*** Opening Data listing ***
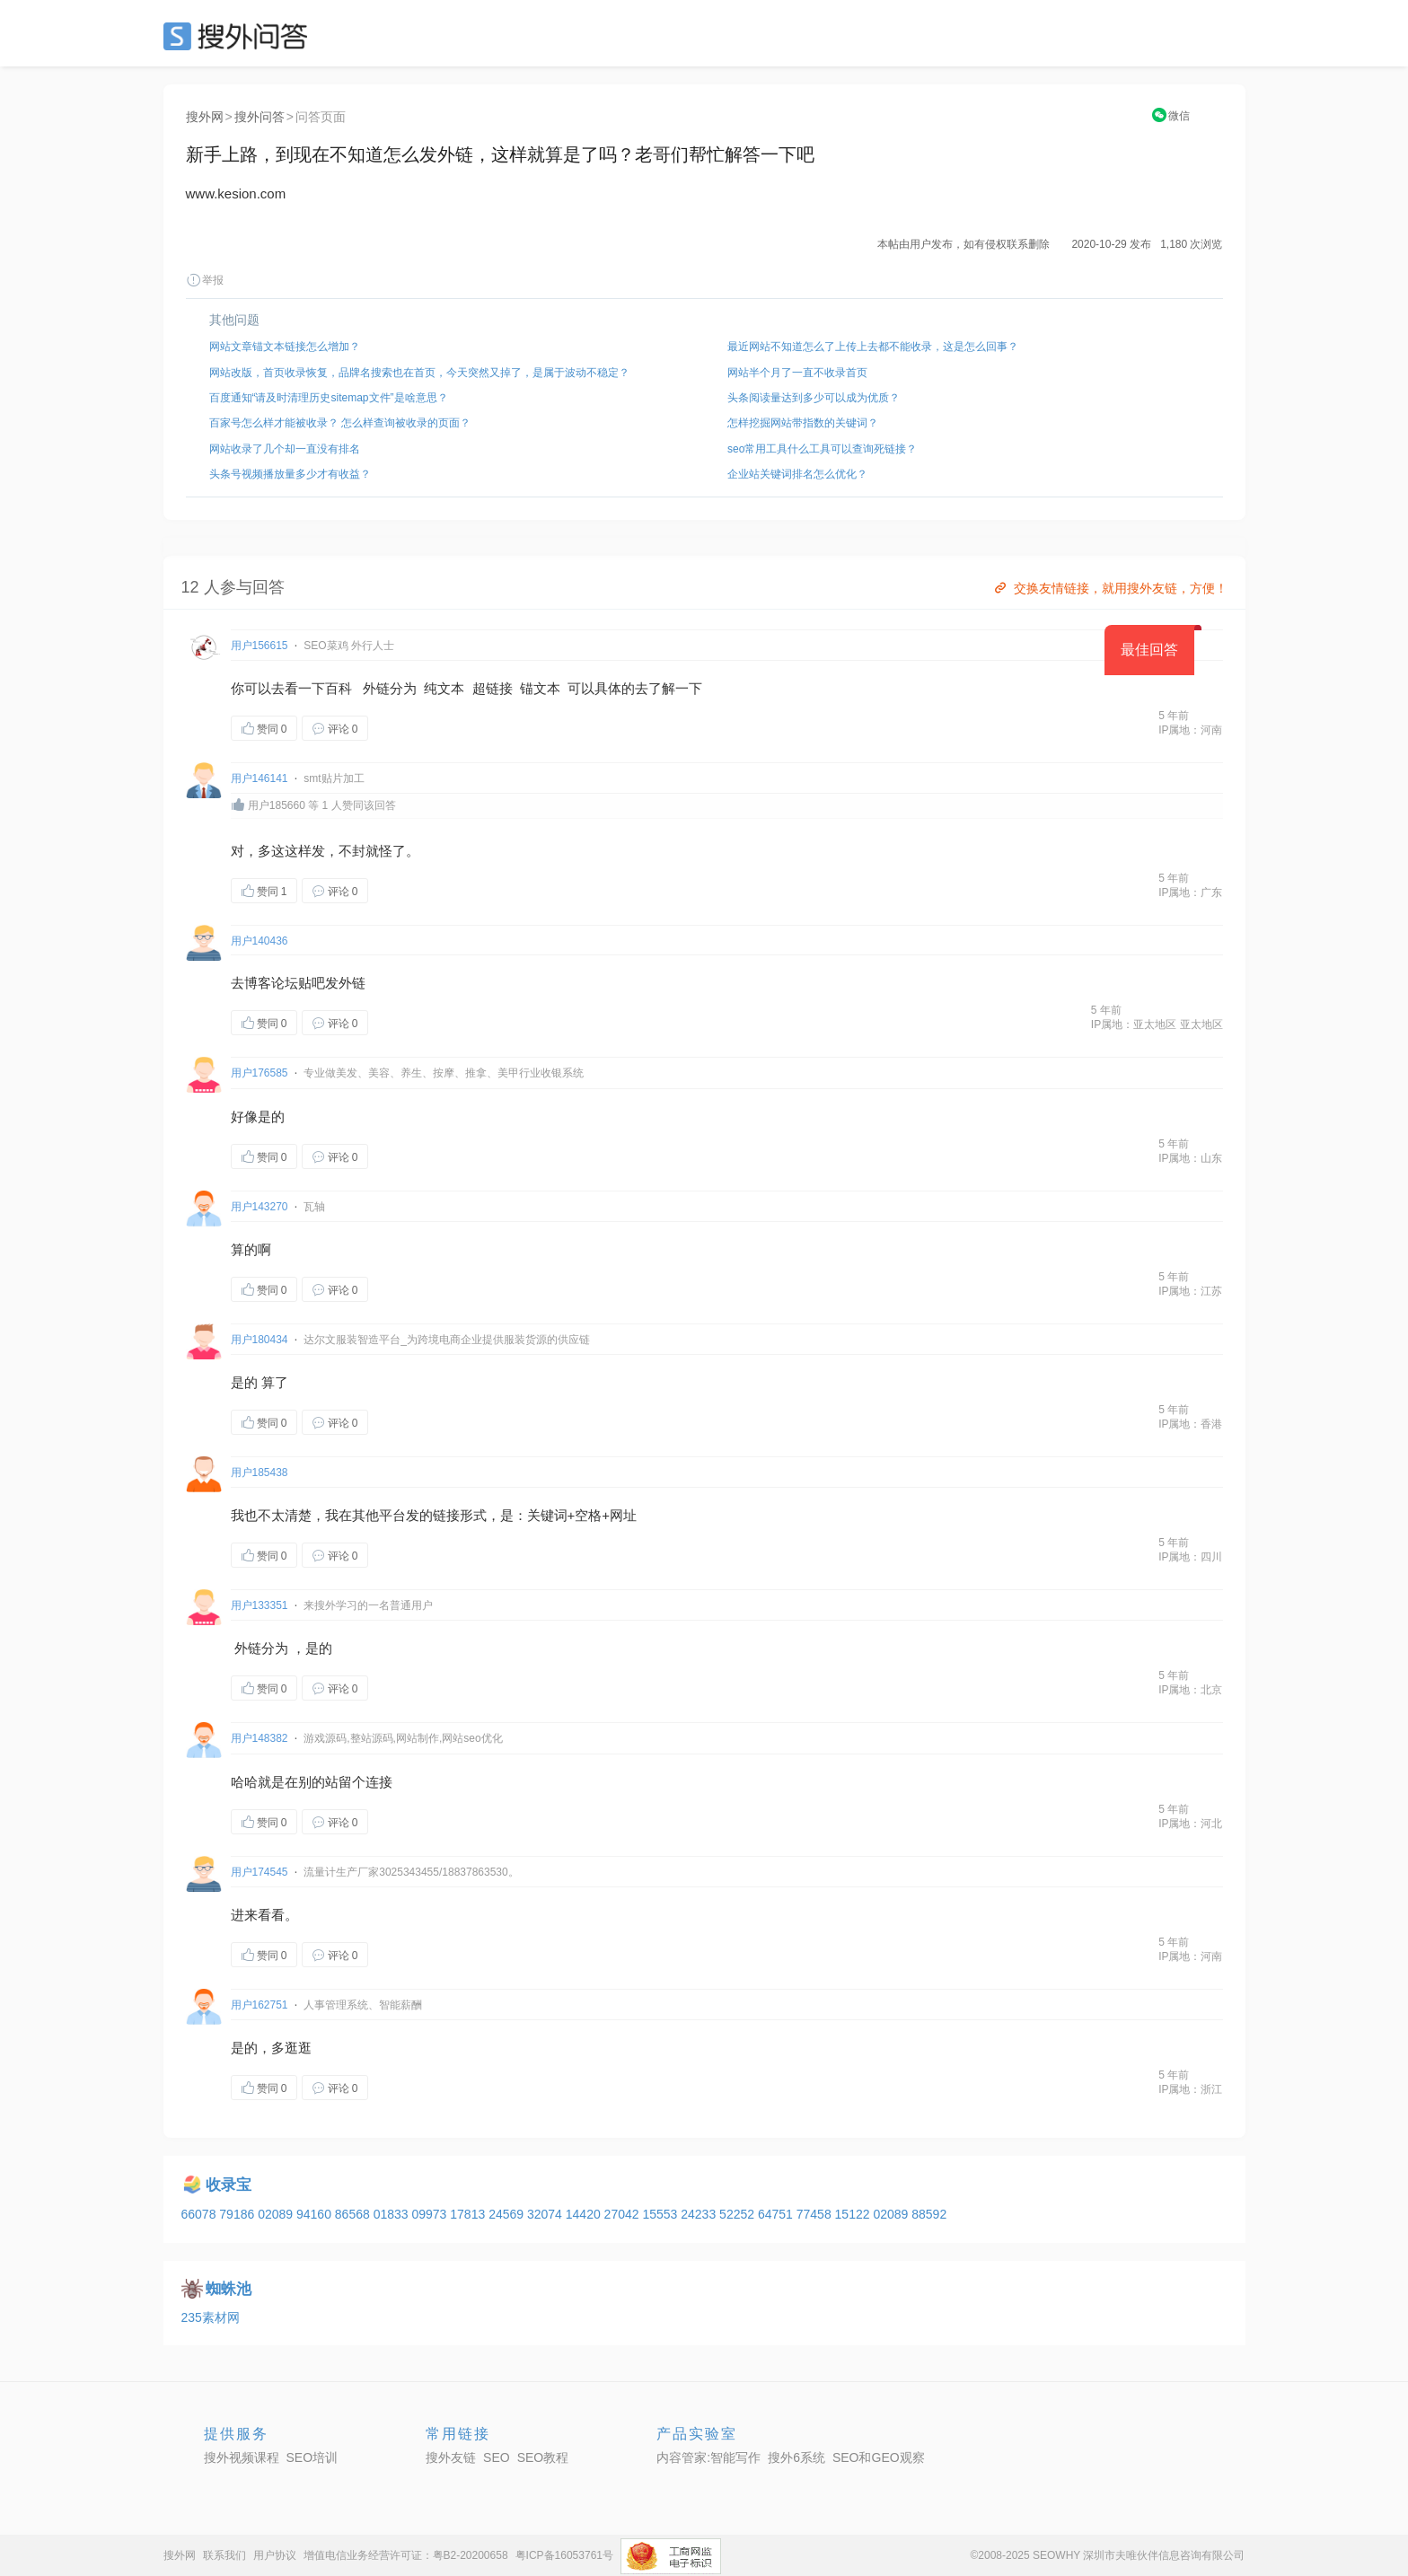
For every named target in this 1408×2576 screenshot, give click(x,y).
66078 (200, 2214)
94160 (315, 2214)
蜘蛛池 (228, 2289)
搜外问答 (259, 117)
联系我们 (224, 2555)
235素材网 (210, 2317)
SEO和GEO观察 (878, 2457)
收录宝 (228, 2185)
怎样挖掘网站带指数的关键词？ (802, 423)
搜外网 (205, 117)
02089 (277, 2214)
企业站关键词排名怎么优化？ (797, 474)
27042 (623, 2214)
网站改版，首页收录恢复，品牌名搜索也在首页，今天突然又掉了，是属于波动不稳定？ (419, 372)
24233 (700, 2214)
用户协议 (274, 2555)
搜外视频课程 (241, 2457)
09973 (430, 2214)
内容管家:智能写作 (708, 2457)
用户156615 (259, 645)
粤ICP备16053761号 (564, 2555)
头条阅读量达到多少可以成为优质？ (813, 397)
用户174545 (259, 1872)
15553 (661, 2214)
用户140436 (259, 941)
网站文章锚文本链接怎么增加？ (284, 346)
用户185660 (276, 805)
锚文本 (540, 688)
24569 (507, 2214)
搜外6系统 (796, 2457)
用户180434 (259, 1339)
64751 (777, 2214)
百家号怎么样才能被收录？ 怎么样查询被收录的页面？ (340, 423)
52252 (738, 2214)
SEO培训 (312, 2457)
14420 (585, 2214)
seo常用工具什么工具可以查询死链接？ (822, 449)
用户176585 (259, 1073)
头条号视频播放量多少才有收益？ (290, 474)
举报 (205, 280)
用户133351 (259, 1605)
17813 (469, 2214)
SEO (239, 36)
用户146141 (259, 778)
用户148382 (259, 1738)
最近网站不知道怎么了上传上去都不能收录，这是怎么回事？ (872, 346)
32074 (546, 2214)
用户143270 (259, 1206)
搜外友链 (451, 2457)
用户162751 (259, 2005)
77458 (815, 2214)
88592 (928, 2214)
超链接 (492, 688)
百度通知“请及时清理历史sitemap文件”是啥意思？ (328, 397)
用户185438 (259, 1472)
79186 (238, 2214)
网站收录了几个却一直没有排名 (284, 449)
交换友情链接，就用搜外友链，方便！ (1109, 588)
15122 (854, 2214)
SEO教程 (543, 2457)
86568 (354, 2214)
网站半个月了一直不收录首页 (797, 372)
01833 (393, 2214)
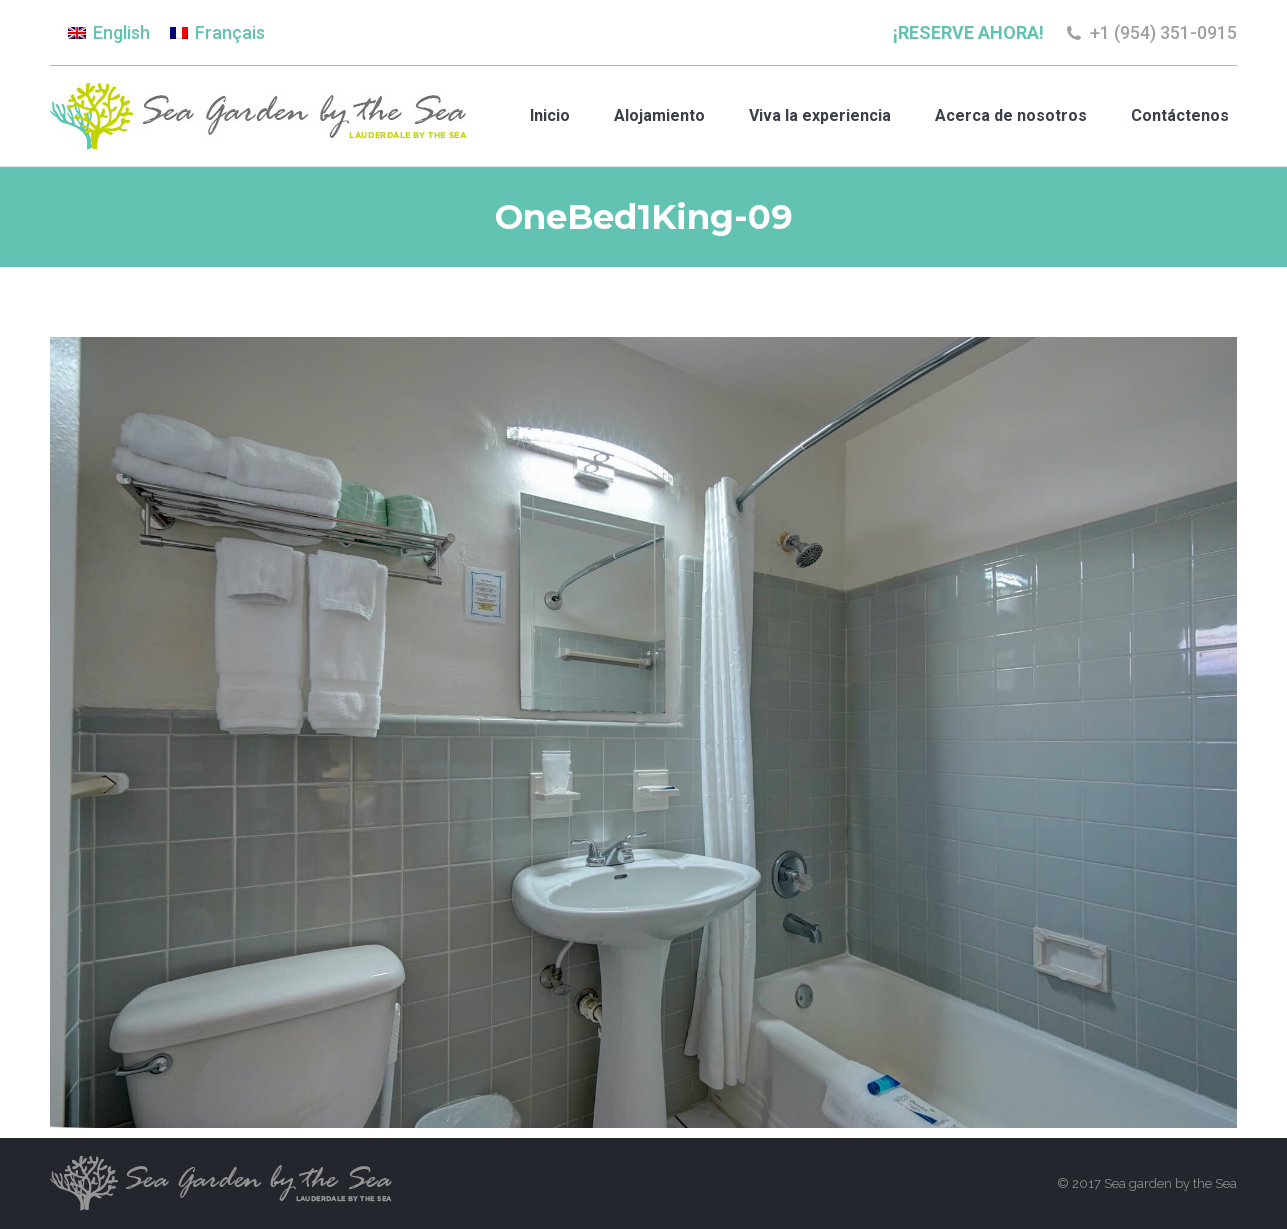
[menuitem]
*** Closing Data listing ***
* _Instructions to follow_
Output nothing except the lines from the one containing "用户156615 (259, 645)" through the final line of the entries, repeated exactly and free of pictures.

* _Response to this exercise_
用户156615 (259, 645)
粤ICP备16053761号 (564, 2555)
头条阅读量达到多少可以成为优质？ (813, 397)
用户174545 (259, 1872)
15553 (661, 2214)
用户140436 (259, 941)
网站文章锚文本链接怎么增加？ (284, 346)
用户185660 (276, 805)
锚文本 (540, 688)
24569 (507, 2214)
搜外6系统 (796, 2457)
用户180434 (259, 1339)
64751 (777, 2214)
百家号怎么样才能被收录？ 怎么样查询被收录的页面？ (340, 423)
52252 (738, 2214)
SEO培训 (312, 2457)
14420 (585, 2214)
seo常用工具什么工具可以查询死链接？ (822, 449)
用户176585 (259, 1073)
头条号视频播放量多少才有收益？ (290, 474)
举报 (205, 280)
用户133351 (259, 1605)
17813 (469, 2214)
SEO (239, 36)
用户146141 (259, 778)
用户148382 (259, 1738)
最近网站不知道怎么了上传上去都不能收录，这是怎么回事？ (872, 346)
32074 (546, 2214)
用户143270 (259, 1206)
搜外友链 (451, 2457)
用户162751 (259, 2005)
77458 (815, 2214)
88592 (928, 2214)
超链接 (492, 688)
百度通知“请及时清理历史sitemap文件”是啥意思？ (328, 397)
用户185438 (259, 1472)
79186 (238, 2214)
网站收录了几个却一直没有排名 (284, 449)
交换友情链接，就用搜外友链，方便！ (1109, 588)
15122 (854, 2214)
SEO教程 (543, 2457)
86568 (354, 2214)
网站半个月了一直不收录首页 (797, 372)
01833 (393, 2214)
[menuitem]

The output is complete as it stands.